We’d like to give you an update on our recent stability issues.
As you know, as BC usage is growing and we continue to serve billions of page requests per month, we are in the process of continuously upgrading the underlying infrastructure for BC – from upgrading various operating systems, database versions, moving to SSD for faster performance and updating various other subsystems. As we’re also moving to deploy BC next, we are accelerating some of these upgrades to make sure next year catches us in a ready shape for more growth with no impact.
One of the areas where we have upgraded a subsystem was our load balancers – a pair of gateways to the whole BC datacenter designed to distribute load evenly on all web servers. Unfortunately, we are facing a load balancer bugs causing the underlying machine(s) to restart randomly, and consequently to produce downtime to the affected sites.
We have installed a premium load balancer with premium support, and been working closely both on our side and with the vendor to get this fixed. The vendor has identified the cause of instability in their code and promised to issue a patch for it.
However, given the critical situation we are facing, and given that we don’t have an ETA for the load balancer fix, we have decided double down our investment in this are that caused most of the recent incidents.

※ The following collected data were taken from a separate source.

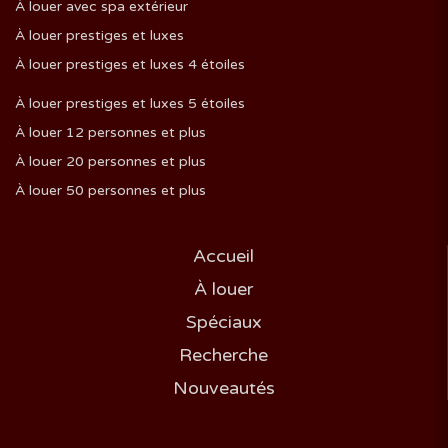
À louer avec spa extérieur
À louer prestiges et luxes
À louer prestiges et luxes 4 étoiles
À louer prestiges et luxes 5 étoiles
À louer 12 personnes et plus
À louer 20 personnes et plus
À louer 50 personnes et plus
Accueil
À louer
Spéciaux
Recherche
Nouveautés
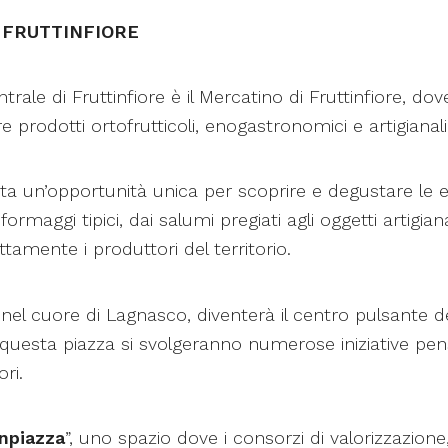
 FRUTTINFIORE
rale di Fruttinfiore è il Mercatino di Fruttinfiore, dove 
prodotti ortofrutticoli, enogastronomici e artigianali ti
a un’opportunità unica per scoprire e degustare le ec
 formaggi tipici, dai salumi pregiati agli oggetti artigia
tamente i produttori del territorio.
 nel cuore di Lagnasco, diventerà il centro pulsante del
 questa piazza si svolgeranno numerose iniziative pe
ori.
inpiazza
”, uno spazio dove i consorzi di valorizzazione, g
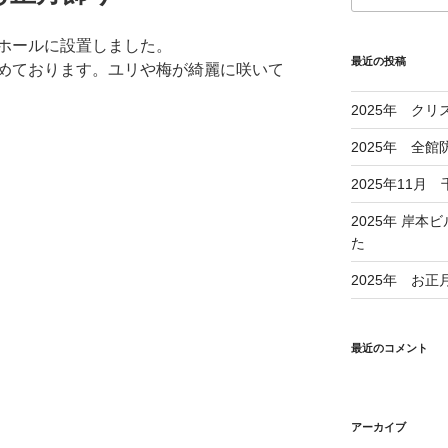
ホールに設置しました。
最近の投稿
めております。ユリや梅が綺麗に咲いて
2025年 ク
2025年 全
2025年11
2025年 岸
た
2025年 お
最近のコメント
アーカイブ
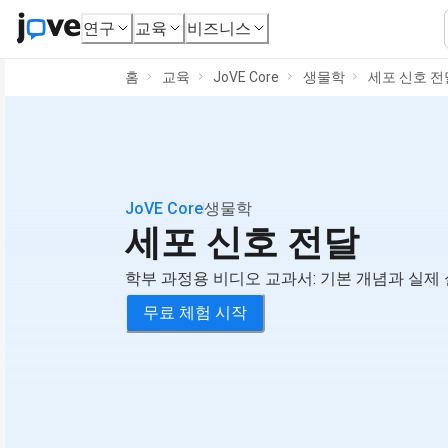
연구
교육
비즈니스
홈
교육
JoVE Core
생물학
세포 신호 전
JoVE Core
생물학
세포 신호 전달
학부 과정용 비디오 교과서: 기본 개념과 실제
무료 체험 시작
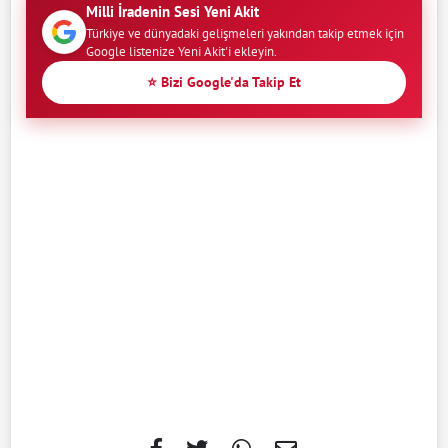
Milli İradenin Sesi Yeni Akit
Türkiye ve dünyadaki gelişmeleri yakından takip etmek için
Google listenize Yeni Akit'i ekleyin.
⭐ Bizi Google'da Takip Et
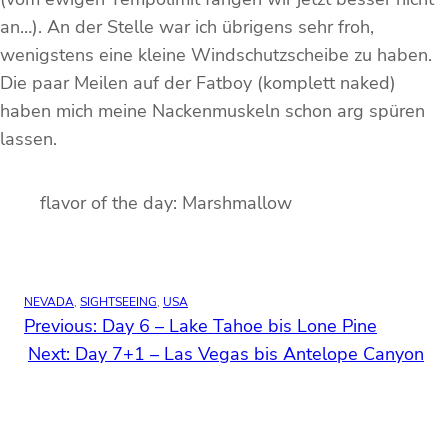
an…). An der Stelle war ich übrigens sehr froh,
wenigstens eine kleine Windschutzscheibe zu haben.
Die paar Meilen auf der Fatboy (komplett naked)
haben mich meine Nackenmuskeln schon arg spüren
lassen.
flavor of the day: Marshmallow
NEVADA
, 
SIGHTSEEING
, 
USA
Previous:
Day 6 – Lake Tahoe bis Lone Pine
Next:
Day 7+1 – Las Vegas bis Antelope Canyon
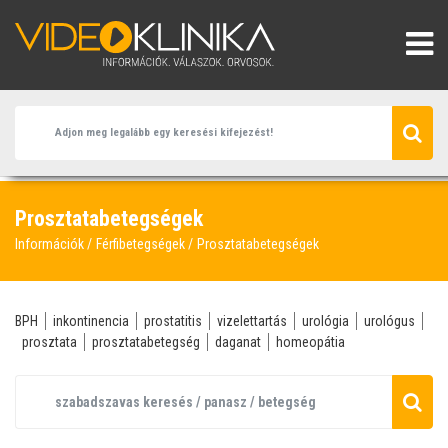
Prosztatabetegségek
Információk
Férfibetegségek
Prosztatabetegségek
BPH
inkontinencia
prostatitis
vizelettartás
urológia
urológus
prosztata
prosztatabetegség
daganat
homeopátia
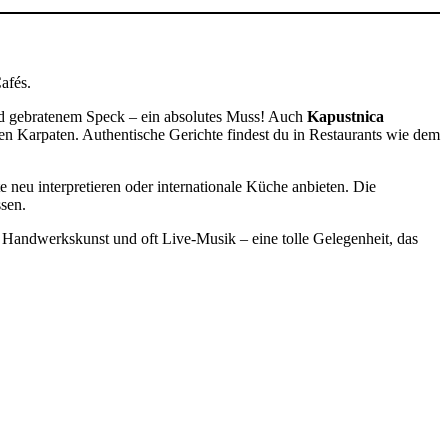
afés.
und gebratenem Speck – ein absolutes Muss! Auch
Kapustnica
en Karpaten. Authentische Gerichte findest du in Restaurants wie dem
te neu interpretieren oder internationale Küche anbieten. Die
ssen.
, Handwerkskunst und oft Live-Musik – eine tolle Gelegenheit, das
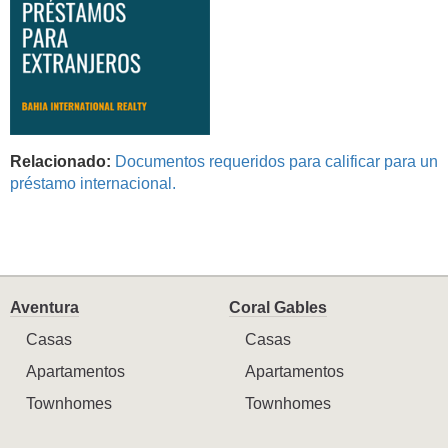
Relacionado:
Documentos requeridos para calificar para un
préstamo internacional.
Aventura
Coral Gables
Casas
Casas
Apartamentos
Apartamentos
Townhomes
Townhomes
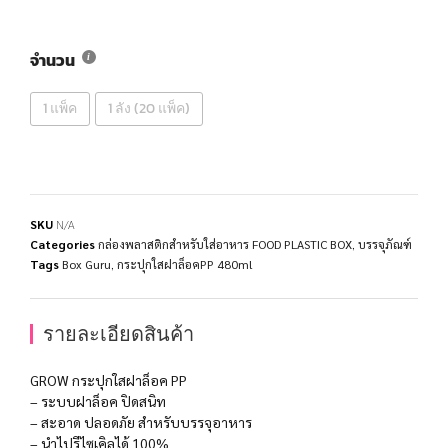
จำนวน
1 แพ็ค
1 ลัง (20 แพ็ค)
SKU
N/A
Categories
กล่องพลาสติกสำหรับใส่อาหาร FOOD PLASTIC BOX
,
บรรจุภัณฑ์
Tags
Box Guru
,
กระปุกใสฝาล็อคPP 480ml
รายละเอียดสินค้า
GROW กระปุกใสฝาล็อค PP
– ระบบฝาล็อค ปิดสนิท
– สะอาด ปลอดภัย สำหรับบรรจุอาหาร
– นำไปรีไซเคิลได้ 100%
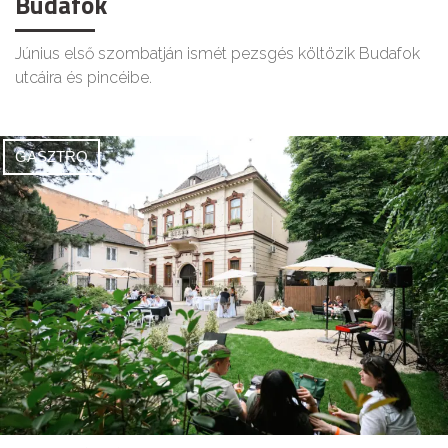
Budafok
Június első szombatján ismét pezsgés költözik Budafok
utcáira és pincéibe.
GASZTRO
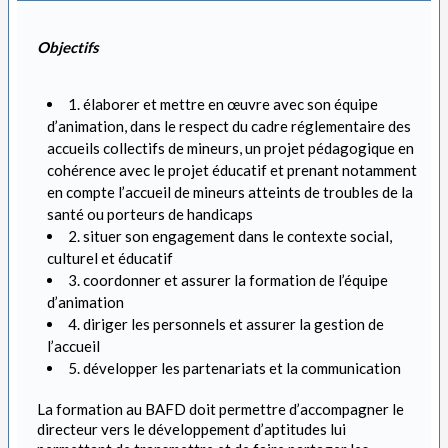
Objectifs
1. élaborer et mettre en œuvre avec son équipe
d’animation, dans le respect du cadre réglementaire des
accueils collectifs de mineurs, un projet pédagogique en
cohérence avec le projet éducatif et prenant notamment
en compte l’accueil de mineurs atteints de troubles de la
santé ou porteurs de handicaps
2. situer son engagement dans le contexte social,
culturel et éducatif
3. coordonner et assurer la formation de l’équipe
d’animation
4. diriger les personnels et assurer la gestion de
l’accueil
5. développer les partenariats et la communication
La formation au BAFD doit permettre d’accompagner le
directeur vers le développement d’aptitudes lui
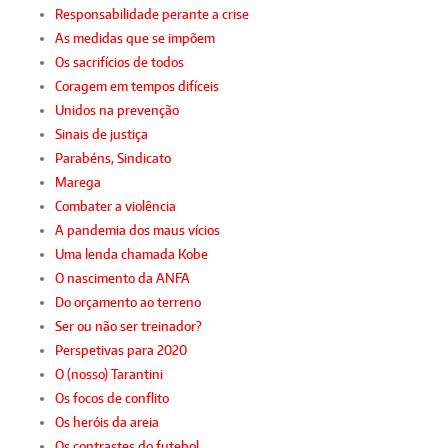
Responsabilidade perante a crise
As medidas que se impõem
Os sacrifícios de todos
Coragem em tempos difíceis
Unidos na prevenção
Sinais de justiça
Parabéns, Sindicato
Marega
Combater a violência
A pandemia dos maus vícios
Uma lenda chamada Kobe
O nascimento da ANFA
Do orçamento ao terreno
Ser ou não ser treinador?
Perspetivas para 2020
O (nosso) Tarantini
Os focos de conflito
Os heróis da areia
Os contrastes do futebol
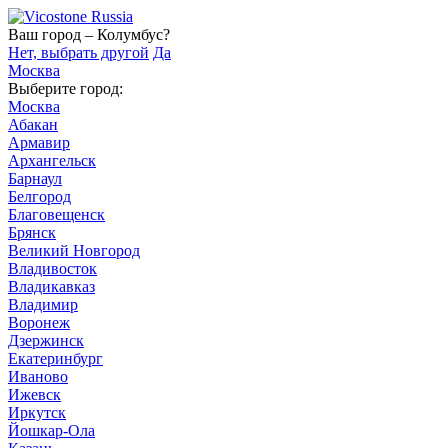
Ваш город – Колумбус?
Нет, выбрать другой
Да
Москва
Выберите город:
Москва
Абакан
Армавир
Архангельск
Барнаул
Белгород
Благовещенск
Брянск
Великий Новгород
Владивосток
Владикавказ
Владимир
Воронеж
Дзержинск
Екатеринбург
Иваново
Ижевск
Иркутск
Йошкар-Ола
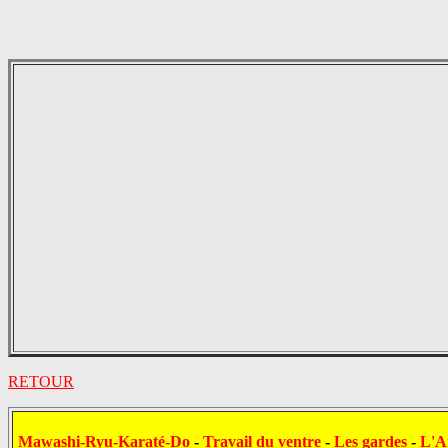
RETOUR
Mawashi-Ryu-Karaté-Do
-
Travail du ventre
-
Les gardes
-
L'A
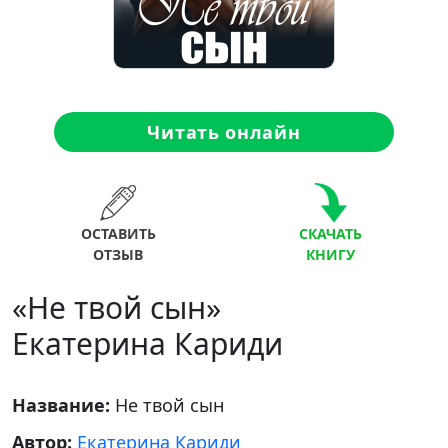
Читать онлайн
ОСТАВИТЬ
СКАЧАТЬ
ОТЗЫВ
КНИГУ
«Не твой сын»
Екатерина Кариди
Название:
Не твой сын
Автор:
Екатерина Кариди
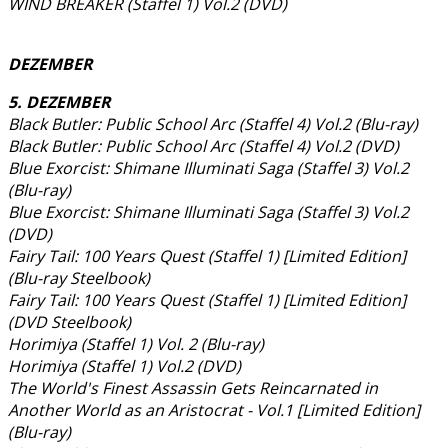
WIND BREAKER (Staffel 1) Vol.2 (DVD)
DEZEMBER
5. DEZEMBER
Black Butler: Public School Arc (Staffel 4) Vol.2 (Blu-ray)
Black Butler: Public School Arc (Staffel 4) Vol.2 (DVD)
Blue Exorcist: Shimane Illuminati Saga (Staffel 3) Vol.2
(Blu-ray)
Blue Exorcist: Shimane Illuminati Saga (Staffel 3) Vol.2
(DVD)
Fairy Tail: 100 Years Quest (Staffel 1) [Limited Edition]
(Blu-ray Steelbook)
Fairy Tail: 100 Years Quest (Staffel 1) [Limited Edition]
(DVD Steelbook)
Horimiya (Staffel 1) Vol. 2 (Blu-ray)
Horimiya (Staffel 1) Vol.2 (DVD)
The World's Finest Assassin Gets Reincarnated in
Another World as an Aristocrat - Vol.1 [Limited Edition]
(Blu-ray)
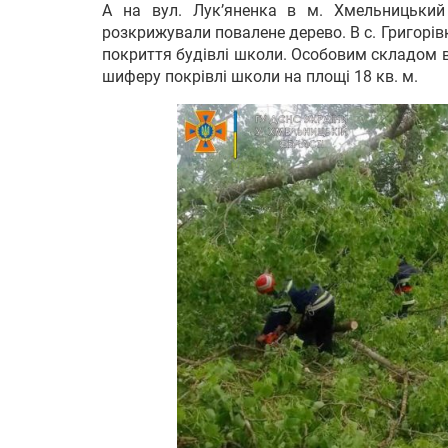
А на вул. Лук’яненка в м. Хмельницький
розкрижували повалене дерево. В с. Григор
покриття будівлі школи. Особовим складом 
шиферу покрівлі школи на площі 18 кв. м.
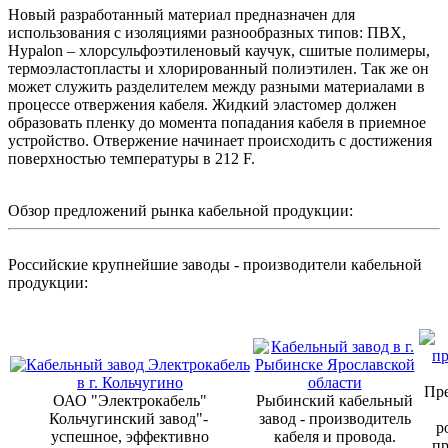
Новый разработанный материал предназначен для
использования с изоляциями разнообразных типов: ПВХ,
Hypalon – хлорсульфоэтиленовый каучук, сшитые полимеры,
термоэластопласты и хлорированный полиэтилен. Так же он
может служить разделителем между разными материалами в
процессе отвержения кабеля. Жидкий эластомер должен
образовать пленку до момента попадания кабеля в приемное
устройство. Отвержение начинает происходить с достижения
поверхностью температуры в 212 F.
Обзор предложений рынка кабельной продукции:
Российские крупнейшие заводы - производители кабельной
продукции:
Пре
ОАО "Электрокабель"
Рыбинский кабельный
Кольчугинский завод"-
завод - производитель
р
успешное, эффективно
кабеля и провода.
п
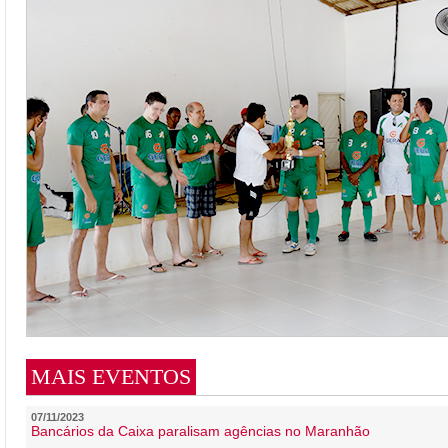
MAIS EVENTOS
07/11/2023
Bancários da Caixa paralisam agências no Maranhão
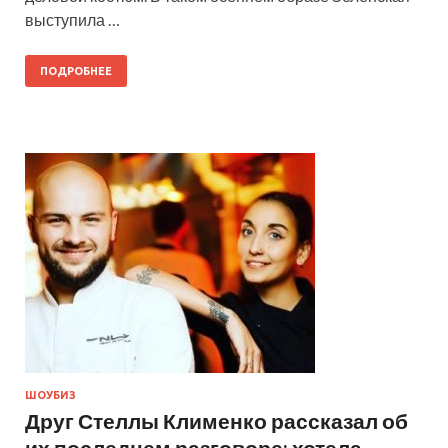
выступила …
ПОДРОБНЕЕ
ШОУБИЗ
Друг Стеллы Клименко рассказал об
их последнем разговоре: хотела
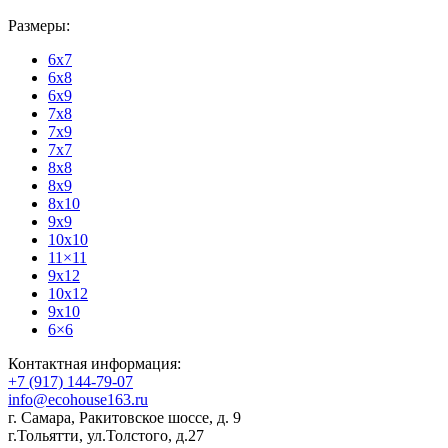
Размеры:
6x7
6x8
6x9
7x8
7x9
7x7
8x8
8x9
8x10
9x9
10x10
11×11
9x12
10x12
9x10
6×6
Контактная информация:
+7 (917) 144-79-07
info@ecohouse163.ru
г. Самара
,
Ракитовское шоссе, д. 9
г.Тольятти
,
ул.Толстого, д.27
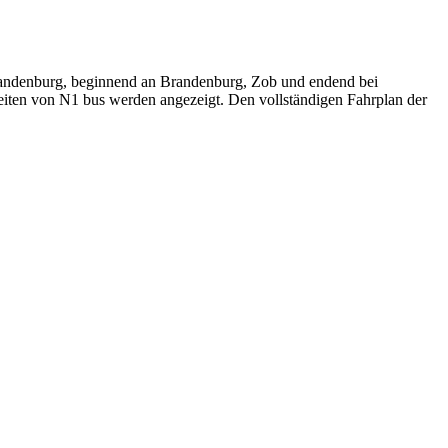
randenburg, beginnend an Brandenburg, Zob und endend bei
eiten von N1 bus werden angezeigt. Den vollständigen Fahrplan der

- First, we have already added additional load balancer machines, so that if anything happens with one of them, we have a failover instance up and running, ready to take over.
- Second, we are working on a fast failover mechanism which will minimize impact when a load balancer crashes down to 1-2 minutes – we plan to deploy this by Wednesday.
- Third, we are also investigating the possibility of returning the currently upgraded load balancer software to the vendor and switching to a different provider, after rigorous testing.
And above all, we continue to stay alert to minimize any impact caused in the meantime, and we continue to keep you updated with our progress.
Another area where we’re making significant upgrades are the BC databases, where we’re moving to SSD and upgrading to the latest SQL server version.
We did finalize the upgrades in Sidney so far, and after one month of active load testing we can now continue deploying the upgrades in the EU and US datacenters.
For the EU datacenter, we are performing a database maintenance this Sunday, and this will be scheduled at an hour that will ensure minimal customer impact. The US datacenter will be upgraded late November.
Finally, we are working to make the BC Status Page monitors more accurate.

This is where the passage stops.